Publié le 9 Sep 2015 - 23:41
FRANCE MEDIAS

A Canal +, des évictions à la chaîne 

 

Vincent Bolloré provoque la stupeur en plaçant ses hommes aux postes clés du groupe audiovisuel.

 

Le temps des purges n’en finit pas à Canal +. Après Bertrand Meheut (président du directoire), Rodolphe Belmer (directeur général), Thierry Langlois (directeur des antennes), Alice Holzman (patronne de CanalSat), Ara Aprikian (patron de D8, D17 et i-Télé), Cécilia Ragueneau (directrice d’i-Télé), Céline Pigalle (directrice de la rédaction du groupe Canal +), après les auteurs des Guignols et Renaud Le Van Kim, producteur du Grand Journal, c’est au tour de Thierry Thuillier (directeur des sports de Canal +) et de Nathalie Coste-Cerdan (directrice du cinéma) d’être virée de la chaîne. Signe de ce management autoritaire, cette dernière l’a appris au cours d’un rendez-vous avec Vincent Bolloré vendredi, et elle est tombée de sa chaise : il lui avait en effet donné des garanties quelques jours auparavant sur son maintien en poste.

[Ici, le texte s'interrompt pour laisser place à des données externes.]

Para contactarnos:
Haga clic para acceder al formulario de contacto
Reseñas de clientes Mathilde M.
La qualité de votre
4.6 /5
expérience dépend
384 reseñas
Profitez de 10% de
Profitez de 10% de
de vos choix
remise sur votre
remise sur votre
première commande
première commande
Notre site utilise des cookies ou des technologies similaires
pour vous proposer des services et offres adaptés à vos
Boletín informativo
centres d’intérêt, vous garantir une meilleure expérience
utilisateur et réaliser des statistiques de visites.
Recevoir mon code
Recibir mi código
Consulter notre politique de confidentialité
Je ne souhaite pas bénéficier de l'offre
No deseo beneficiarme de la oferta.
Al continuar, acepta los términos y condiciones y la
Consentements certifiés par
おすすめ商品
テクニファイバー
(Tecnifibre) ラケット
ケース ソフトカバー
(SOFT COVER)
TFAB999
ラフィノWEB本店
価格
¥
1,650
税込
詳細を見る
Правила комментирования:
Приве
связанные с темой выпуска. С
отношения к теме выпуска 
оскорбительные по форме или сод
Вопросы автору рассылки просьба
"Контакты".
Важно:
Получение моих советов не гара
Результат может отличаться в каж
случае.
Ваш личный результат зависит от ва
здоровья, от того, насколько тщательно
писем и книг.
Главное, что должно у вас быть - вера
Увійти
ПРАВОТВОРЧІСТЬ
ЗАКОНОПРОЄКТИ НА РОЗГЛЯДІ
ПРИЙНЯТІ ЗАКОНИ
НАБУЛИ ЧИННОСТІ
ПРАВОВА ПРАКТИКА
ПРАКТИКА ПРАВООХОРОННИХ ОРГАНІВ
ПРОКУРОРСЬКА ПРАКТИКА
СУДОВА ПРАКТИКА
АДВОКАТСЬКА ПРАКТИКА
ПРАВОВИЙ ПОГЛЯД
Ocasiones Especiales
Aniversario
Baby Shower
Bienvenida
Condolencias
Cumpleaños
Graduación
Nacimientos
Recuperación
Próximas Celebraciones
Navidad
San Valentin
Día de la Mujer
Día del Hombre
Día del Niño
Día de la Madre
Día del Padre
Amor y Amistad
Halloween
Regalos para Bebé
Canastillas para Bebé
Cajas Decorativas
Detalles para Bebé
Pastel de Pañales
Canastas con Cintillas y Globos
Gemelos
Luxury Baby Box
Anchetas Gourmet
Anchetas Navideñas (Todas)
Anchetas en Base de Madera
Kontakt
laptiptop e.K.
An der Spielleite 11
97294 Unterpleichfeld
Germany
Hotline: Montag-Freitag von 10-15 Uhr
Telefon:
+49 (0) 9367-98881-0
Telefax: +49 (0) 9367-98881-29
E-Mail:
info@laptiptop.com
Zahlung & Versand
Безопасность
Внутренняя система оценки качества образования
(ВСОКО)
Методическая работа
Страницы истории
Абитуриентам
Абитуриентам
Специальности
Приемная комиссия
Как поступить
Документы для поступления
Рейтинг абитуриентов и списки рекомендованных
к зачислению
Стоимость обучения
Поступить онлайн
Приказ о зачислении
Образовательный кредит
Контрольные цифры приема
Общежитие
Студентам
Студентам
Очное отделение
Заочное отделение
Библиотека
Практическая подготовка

Il est vrai que la veille était annoncée l’arrivée du producteur Didier Lupfer, chargé de «couvrir le cinéma».Il devient de fait le nouvel homme fort de la chaîne pour ce département. Lupfer a son nom au générique de Gainsbourg, vie héroïque, de Joann Sfar, ainsi que de la Guerre des boutons de Yann Samuell. Il travaillait jusqu’ici pour Ubisoft dans la branche cinéma du studio français de jeux vidéo, chargé avec d’autres d’initier des adaptations cinéma et télé des grandes licences du groupe telles qu’Assassin’s Creed ou les Lapins crétins. Ce Lorrain d’origine est passé par RTL TV Luxembourg, M6, TPS et aurait été un des premiers à parler d’«éditorialisation des chaînes cinéma».

Rôle cardinal

Des observateurs considèrent que les têtes de Belmer et Coste-Cerdan sont tombées parce qu’ils ont été trop généreux à l’égard de la profession cinéma en mai, maintenant une sorte de statu quo pour cinq ans avec une enveloppe de financement conséquente (225 millions d’euros par an), la chaîne s’engageant ainsi à consacrer 12,5 % de son chiffre d’affaires à l’achat de films européens et français, et à maintenir une ligne éditoriale ne délaissant pas les auteurs les plus difficiles et les films à petit budget. Sans doute aussi n’ont-ils pas été suffisamment à la manœuvre sur le grand dossier de la chronologie des médias, d’autant moins que le modèle actuel profitait jusqu’ici à Canal + qui jouissait d’une fenêtre de diffusion prioritaire, chronologie qui va désormais être le grand chantier conflictuel entre producteurs, distributeurs, exploitants et diffuseurs.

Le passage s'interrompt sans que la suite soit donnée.